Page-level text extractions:

******************************

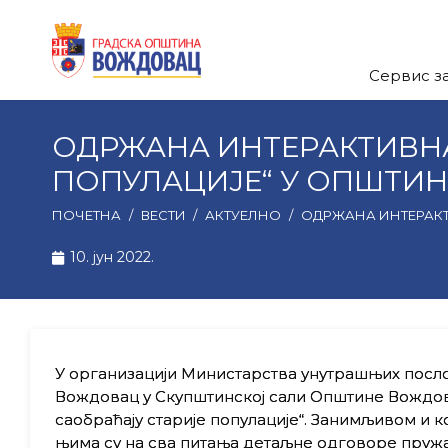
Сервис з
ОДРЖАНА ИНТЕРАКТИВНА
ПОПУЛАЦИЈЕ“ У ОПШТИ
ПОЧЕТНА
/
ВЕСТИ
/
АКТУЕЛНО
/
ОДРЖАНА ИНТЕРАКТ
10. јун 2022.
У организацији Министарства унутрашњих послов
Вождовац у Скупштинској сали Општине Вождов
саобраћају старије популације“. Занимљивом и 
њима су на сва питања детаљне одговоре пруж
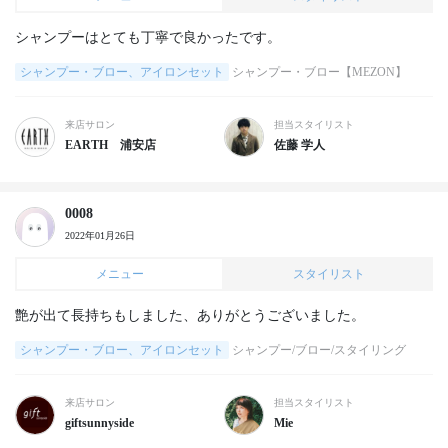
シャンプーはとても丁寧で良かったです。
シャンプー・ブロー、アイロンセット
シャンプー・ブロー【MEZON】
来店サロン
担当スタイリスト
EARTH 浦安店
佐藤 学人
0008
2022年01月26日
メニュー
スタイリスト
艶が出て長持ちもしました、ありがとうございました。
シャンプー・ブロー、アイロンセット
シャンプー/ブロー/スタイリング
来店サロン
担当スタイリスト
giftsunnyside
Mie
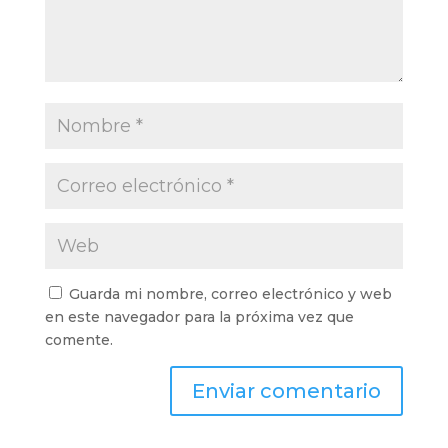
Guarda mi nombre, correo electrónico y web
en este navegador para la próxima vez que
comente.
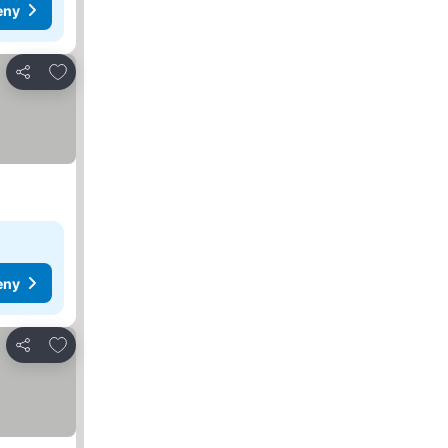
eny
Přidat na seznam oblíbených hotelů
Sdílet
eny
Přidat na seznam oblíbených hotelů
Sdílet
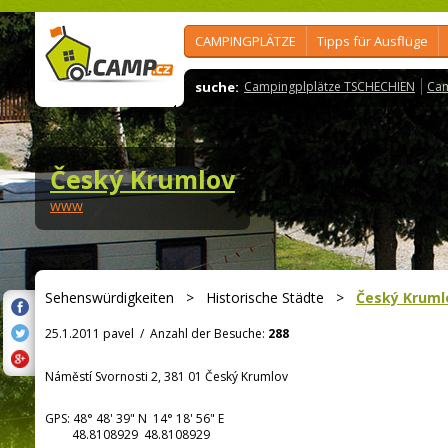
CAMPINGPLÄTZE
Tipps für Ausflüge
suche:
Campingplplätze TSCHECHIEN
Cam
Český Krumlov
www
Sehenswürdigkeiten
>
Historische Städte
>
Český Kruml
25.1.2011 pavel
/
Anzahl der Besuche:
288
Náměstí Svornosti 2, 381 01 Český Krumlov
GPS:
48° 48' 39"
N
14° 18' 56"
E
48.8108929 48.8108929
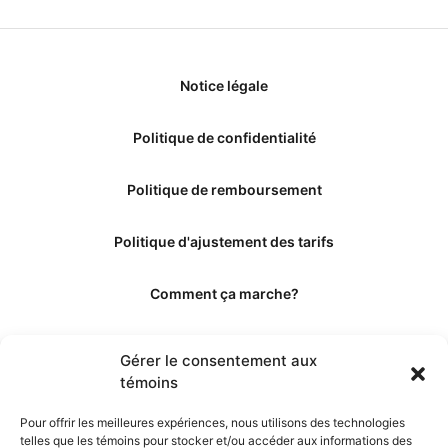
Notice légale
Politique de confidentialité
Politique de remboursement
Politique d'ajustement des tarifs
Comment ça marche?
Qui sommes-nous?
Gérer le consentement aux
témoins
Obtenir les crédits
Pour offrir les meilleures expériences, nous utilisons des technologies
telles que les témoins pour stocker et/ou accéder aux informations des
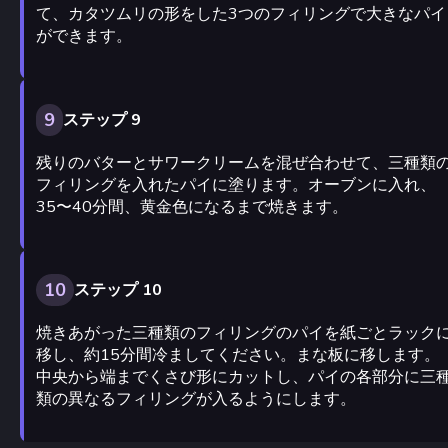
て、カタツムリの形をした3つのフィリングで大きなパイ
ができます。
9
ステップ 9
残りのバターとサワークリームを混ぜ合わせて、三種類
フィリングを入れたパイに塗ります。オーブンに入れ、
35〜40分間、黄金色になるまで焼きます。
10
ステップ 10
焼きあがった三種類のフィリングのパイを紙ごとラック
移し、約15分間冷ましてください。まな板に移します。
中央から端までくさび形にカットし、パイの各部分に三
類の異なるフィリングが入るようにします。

******************************

--- WHAT THE TASK REQUIRES ---
Lines with the word "Krumlov" in them are the answer; report each one from the data.

--- SOLUTION FOR THIS PROBLEM ---
Český Krumlov
Náměstí Svornosti 2, 381 01 Český Krumlov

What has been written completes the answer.